SEQUIM — A Whidbey Island woman fluent in Esperanto — an artificial language constructed to allow speakers of different native tongues to communicate fluidly — will discuss how it works during a free seminar Saturday.
Jennifer Bondelid, 38, of Clinton will speak at Sequim Library, 630 N. Sequim Ave., at 10:30 a.m.
Refreshments will be provided.
The seminar is sponsored by the Spiritual Assembly of the Bahais of Clallam County East.
In 1999, Bondelid received a bachelor’s degree in Esperanto instruction from Principia College, a private liberal arts college in Elsah, Ill.
In 2014, she joined the instructor team of the Esperanto Summer Intensive — an Esperanto immersion program — in Victoria.
During Saturday’s seminar, Bondelid said she will discuss “the history of the language, some basics about the language, some tips for learning it quickly and culture in Esperanto.”
2 million speakers
According to the Universal Esperanto Association, about 2 million people worldwide fluently or actively speak Esperanto, with the highest prevalence in Europe, East Asia and South America.
In Washington state, Esperanto-USA lists 30 members who speak the language, “but that is just the small percentage of speakers of the language who have paid membership dues to a national organization for that year,” Bondelid said.
“I know quite a few people in my area who speak the language fluently but don’t appear on that list.”
Bondelid encourages “anyone who is interested in having direct contact with people in many other cultures [and] anyone who is intellectually curious about a language constructed to be simple and straightforward” to attend the seminar, she said.
Esperanto is fairly easy to pick up, she added.
“Esperanto has a simple verb system, no irregular verbs or conjugations,” she added.
Created in 1800s
According to historians, Esperanto was created in the late 1870s and early 1880s by L.L. Zamenhof, a Jewish eye doctor living in Białystok, the largest city in northeastern Poland. The city was part of the Russian Empire during his lifetime.
According to a letter penned by Zamenhof in 1895, he created the language to foster harmony between separate races.
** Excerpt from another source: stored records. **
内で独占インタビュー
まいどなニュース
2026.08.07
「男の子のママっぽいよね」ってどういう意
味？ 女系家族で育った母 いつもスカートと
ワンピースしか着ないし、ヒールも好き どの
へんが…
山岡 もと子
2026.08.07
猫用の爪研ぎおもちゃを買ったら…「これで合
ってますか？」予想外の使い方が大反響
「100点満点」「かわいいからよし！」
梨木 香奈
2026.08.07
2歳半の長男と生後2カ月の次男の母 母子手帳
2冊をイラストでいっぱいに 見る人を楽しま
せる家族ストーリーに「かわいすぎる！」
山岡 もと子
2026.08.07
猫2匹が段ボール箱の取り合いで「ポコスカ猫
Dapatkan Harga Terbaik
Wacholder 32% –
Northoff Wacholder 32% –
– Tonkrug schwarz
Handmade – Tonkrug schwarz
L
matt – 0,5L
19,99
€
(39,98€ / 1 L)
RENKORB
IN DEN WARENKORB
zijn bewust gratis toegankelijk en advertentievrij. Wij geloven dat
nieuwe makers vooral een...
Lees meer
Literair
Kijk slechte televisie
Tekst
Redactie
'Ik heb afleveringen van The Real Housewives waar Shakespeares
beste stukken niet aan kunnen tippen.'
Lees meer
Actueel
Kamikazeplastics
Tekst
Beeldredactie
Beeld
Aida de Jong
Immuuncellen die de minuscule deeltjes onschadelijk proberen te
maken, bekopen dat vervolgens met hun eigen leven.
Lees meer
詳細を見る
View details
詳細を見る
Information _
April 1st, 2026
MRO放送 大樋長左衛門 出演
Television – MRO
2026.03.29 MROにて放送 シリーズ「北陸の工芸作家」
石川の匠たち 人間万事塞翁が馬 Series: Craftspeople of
The language helps to remove cultural barriers between people “to whatever extent those individuals are willing to be open to that,” Bondelid said.
“The cultural norm among Esperanto-speakers is openness and interest in other cultures, but of course, learning a language does not mandate a particular philosophy.”
With that being said, “there are some philosophical underpinnings to Esperanto, stemming from an idea that all people are brothers and sisters, and should be respected without regard to gender, religion, nationality, ethnicity or sexuality,” Bondelid said.